Recorded information »
--*--
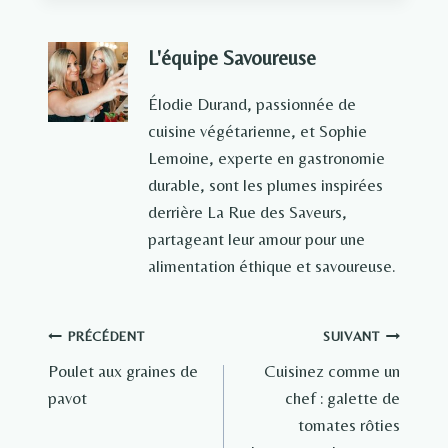
L'équipe Savoureuse
Élodie Durand, passionnée de
cuisine végétarienne, et Sophie
Lemoine, experte en gastronomie
durable, sont les plumes inspirées
derrière La Rue des Saveurs,
partageant leur amour pour une
alimentation éthique et savoureuse.
Navigation
PRÉCÉDENT
SUIVANT
Poulet aux graines de
Cuisinez comme un
de
pavot
chef : galette de
l’article
tomates rôties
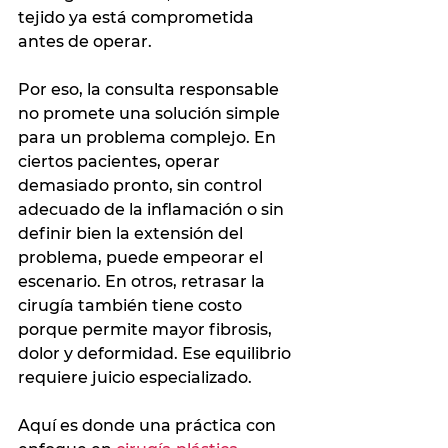
tejido ya está comprometida 
antes de operar.
Por eso, la consulta responsable 
no promete una solución simple 
para un problema complejo. En 
ciertos pacientes, operar 
demasiado pronto, sin control 
adecuado de la inflamación o sin 
definir bien la extensión del 
problema, puede empeorar el 
escenario. En otros, retrasar la 
cirugía también tiene costo 
porque permite mayor fibrosis, 
dolor y deformidad. Ese equilibrio 
requiere juicio especializado.
Aquí es donde una práctica con 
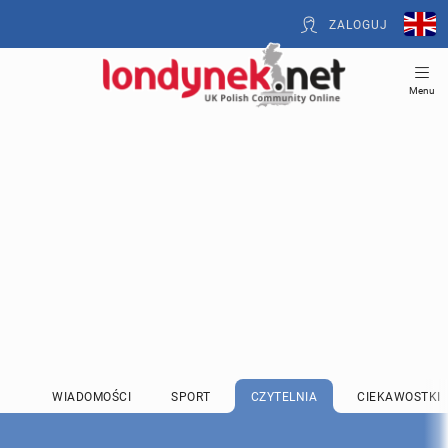
ZALOGUJ
Menu
WIADOMOŚCI
SPORT
CZYTELNIA
CIEKAWOSTKI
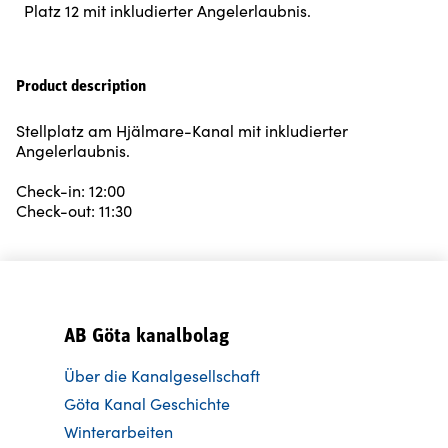
Platz 12 mit inkludierter Angelerlaubnis.
Product description
Stellplatz am Hjälmare-Kanal mit inkludierter
Angelerlaubnis.
Check-in: 12:00
Check-out: 11:30
AB Göta kanalbolag
Über die Kanalgesellschaft
Göta Kanal Geschichte
Winterarbeiten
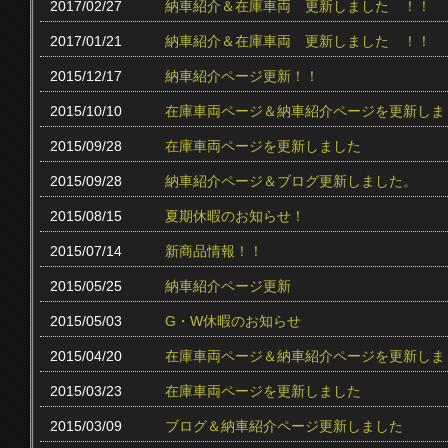
2017/02/27
納車紹介＆在庫車両 更新しました ！！
2017/01/21
納車紹介＆在庫車両 更新しました ！！
2015/12/17
納車紹介ページ更新！！
2015/10/10
在庫車両ページ＆納車紹介ページを更新しま
2015/09/28
在庫車両ページを更新しました
2015/09/28
納車紹介ページ＆ブログ更新しました。
2015/08/15
夏期休暇のお知らせ！
2015/07/14
新商品情報！！
2015/05/25
納車紹介ページ更新
2015/05/03
G・W休暇のお知らせ
2015/04/20
在庫車両ページ＆納車紹介ページを更新しま
2015/03/23
在庫車両ページを更新しました
2015/03/09
ブログ＆納車紹介ページ更新しました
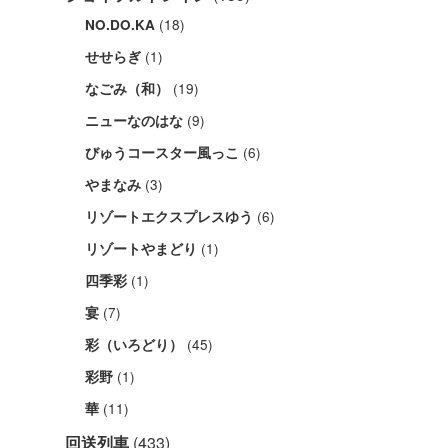
(18)
NO.DO.KA
(1)
せせらぎ
(19)
なごみ（和）
(9)
ニューなのはな
(6)
びゅうコースター風っこ
(3)
やまなみ
(6)
リゾートエクスプレスゆう
(1)
リゾートやまどり
(1)
四季彩
(7)
宴
(45)
彩（いろどり）
(1)
彩野
(11)
華
回送列車
(433)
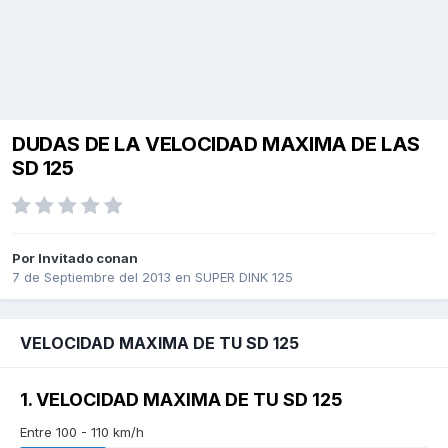
DUDAS DE LA VELOCIDAD MAXIMA DE LAS
SD 125
Por Invitado conan
7 de Septiembre del 2013
en
SUPER DINK 125
VELOCIDAD MAXIMA DE TU SD 125
1. VELOCIDAD MAXIMA DE TU SD 125
Entre 100 - 110 km/h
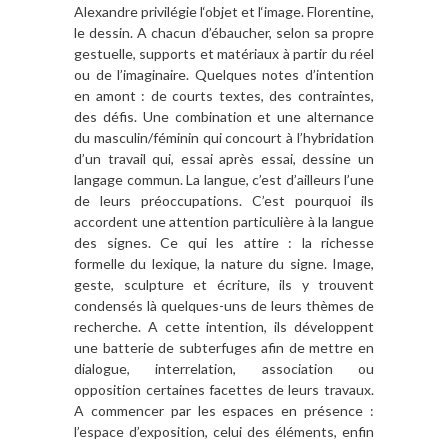
Alexandre privilégie l‘objet et l‘image. Florentine,
le dessin. A chacun d’ébaucher, selon sa propre
gestuelle, supports et matériaux à partir du réel
ou de l’imaginaire. Quelques notes d’intention
en amont : de courts textes, des contraintes,
des défis. Une combination et une alternance
du masculin/féminin qui concourt à l’hybridation
d’un travail qui, essai après essai, dessine un
langage commun. La langue, c’est d’ailleurs l’une
de leurs préoccupations. C’est pourquoi ils
accordent une attention particulière à la langue
des signes. Ce qui les attire : la richesse
formelle du lexique, la nature du signe. Image,
geste, sculpture et écriture, ils y trouvent
condensés là quelques-uns de leurs thèmes de
recherche. A cette intention, ils développent
une batterie de subterfuges afin de mettre en
dialogue, interrelation, association ou
opposition certaines facettes de leurs travaux.
A commencer par les espaces en présence :
l’espace d’exposition, celui des éléments, enfin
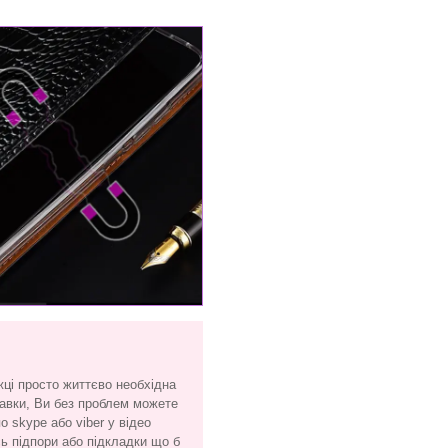
жці просто життєво необхідна
тавки, Ви без проблем можете
 skype або viber у відео
сь підпори або підкладки що б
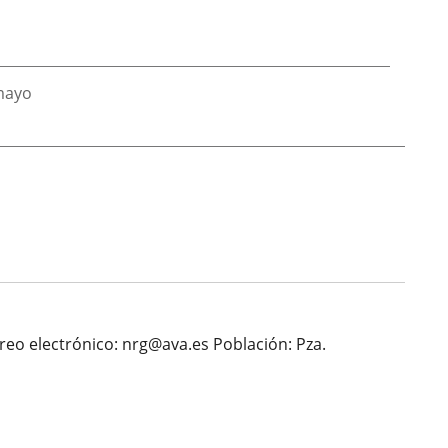
 mayo
orreo electrónico: nrg@ava.es Población: Pza.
--*--
Problem to solve » Your reply should be the number of lines in the entries that contain "problema", nothing more.

Answer to the exercise » 2